== DATA RECORDS ==

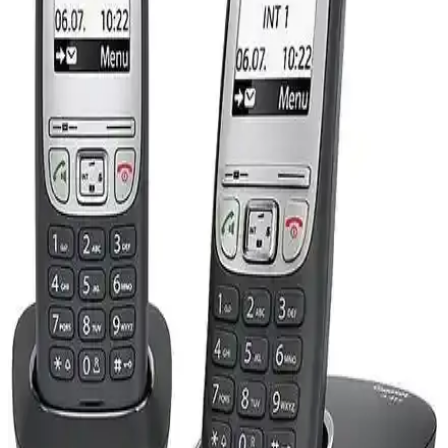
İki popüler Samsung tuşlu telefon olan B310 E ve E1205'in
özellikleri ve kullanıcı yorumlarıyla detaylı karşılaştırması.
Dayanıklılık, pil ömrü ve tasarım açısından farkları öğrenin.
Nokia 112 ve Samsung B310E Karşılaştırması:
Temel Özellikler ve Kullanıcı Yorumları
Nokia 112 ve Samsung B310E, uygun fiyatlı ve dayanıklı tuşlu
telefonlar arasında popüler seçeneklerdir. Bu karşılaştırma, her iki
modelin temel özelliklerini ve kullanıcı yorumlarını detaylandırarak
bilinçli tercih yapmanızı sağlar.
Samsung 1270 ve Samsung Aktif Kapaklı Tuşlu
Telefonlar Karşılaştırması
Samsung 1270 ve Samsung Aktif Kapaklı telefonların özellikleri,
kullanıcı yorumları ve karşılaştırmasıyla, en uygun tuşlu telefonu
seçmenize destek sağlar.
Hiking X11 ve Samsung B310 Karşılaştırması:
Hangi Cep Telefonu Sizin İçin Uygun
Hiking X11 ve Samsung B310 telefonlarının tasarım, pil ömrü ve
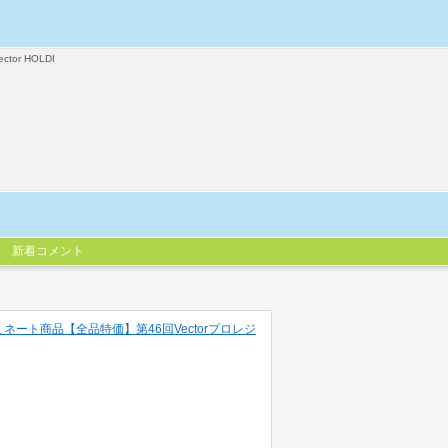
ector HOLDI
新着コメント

===

*TASK INSTRUCTIONS*. Leaving the pictures out, set down exactly the lines from the one with "kullanıcı yorumları ve" through the end of the records.

*RESPONSE TO THIS TASK*.
kullanıcı yorumları ve karşılaştırmasıyla, en uygun tuşlu telefonu
seçmenize destek sağlar.
Hiking X11 ve Samsung B310 Karşılaştırması:
Hangi Cep Telefonu Sizin İçin Uygun
Hiking X11 ve Samsung B310 telefonlarının tasarım, pil ömrü ve
ector HOLDI
新着コメント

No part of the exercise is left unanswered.